◆ Problem requirements: Reproduce each line from the records that holds "الشرق".

Dataset entries:
-- Opening Marker --

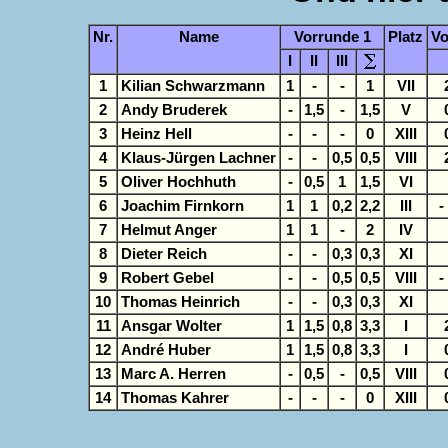
Nr.
Name
Vorrunde 1
Platz
Vo
I
II
III
1
Kilian Schwarzmann
1
-
-
1
VII
2
Andy Bruderek
-
1,5
-
1,5
V
3
Heinz Hell
-
-
-
0
XIII
4
Klaus-Jürgen Lachner
-
-
0,5
0,5
VIII
5
Oliver Hochhuth
-
0,5
1
1,5
VI
6
Joachim Firnkorn
1
1
0,2
2,2
III
-
7
Helmut Anger
1
1
-
2
IV
8
Dieter Reich
-
-
0,3
0,3
XI
9
Robert Gebel
-
-
0,5
0,5
VIII
-
10
Thomas Heinrich
-
-
0,3
0,3
XI
11
Ansgar Wolter
1
1,5
0,8
3,3
I
12
André Huber
1
1,5
0,8
3,3
I
13
Marc A. Herren
-
0,5
-
0,5
VIII
14
Thomas Kahrer
-
-
-
0
XIII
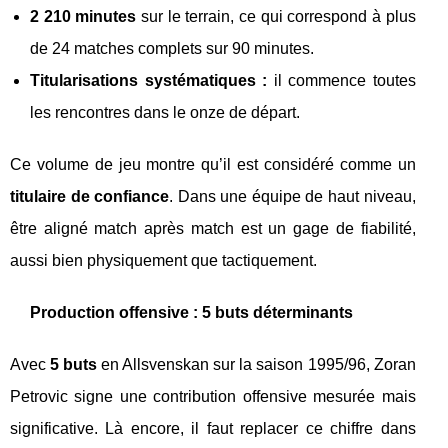
2 210 minutes
sur le terrain, ce qui correspond à plus
de 24 matches complets sur 90 minutes.
Titularisations systématiques :
il commence toutes
les rencontres dans le onze de départ.
Ce volume de jeu montre qu’il est considéré comme un
titulaire de confiance
. Dans une équipe de haut niveau,
être aligné match après match est un gage de fiabilité,
aussi bien physiquement que tactiquement.
Production offensive : 5 buts déterminants
Avec
5 buts
en Allsvenskan sur la saison 1995/96, Zoran
Petrovic signe une contribution offensive mesurée mais
significative. Là encore, il faut replacer ce chiffre dans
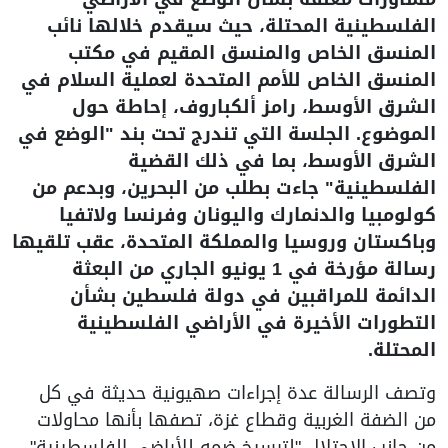
الفلسطينية المحتلة، حيث سيقدم خلالها نائب
المنسق الخاص والمنسق المقيم في مكتب
المنسق الخاص للأمم المتحدة لعملية السلام في
الشرق الأوسط، رامز ألكباروف، إحاطة حول
الموضوع. الجلسة التي تندرج تحت بند "الوضع في
الشرق الأوسط، بما في ذلك القضية
الفلسطينية" جاءت بطلب من البحرين، وبدعم من
كولومبيا والدنمارك واليونان وفرنسا ولاتفيا
وباكستان وروسيا والمملكة المتحدة، عقب تلقيها
رسالة مؤرخة في 1 يونيو الجاري من البعثة
الدائمة للمراقبين في دولة فلسطين بشأن
التطورات الأخيرة في الأراضي الفلسطينية
المحتلة.
وتصف الرسالة عدة إجراءات صهيونية حديثة في كل
من الضفة الغربية وقطاع غزة، تصفها بأنها محاولات
من جانب الاحتلال "لترسيخ ضمه للأراضي الفلسطينية"،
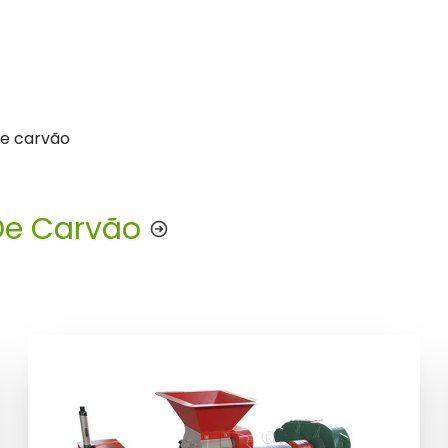
de carvão
De Carvão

-- Closing Marker --

◆ Result of the exercise:
الشرق الأوسط، رامز ألكباروف، إحاطة حول
الشرق الأوسط، بما في ذلك القضية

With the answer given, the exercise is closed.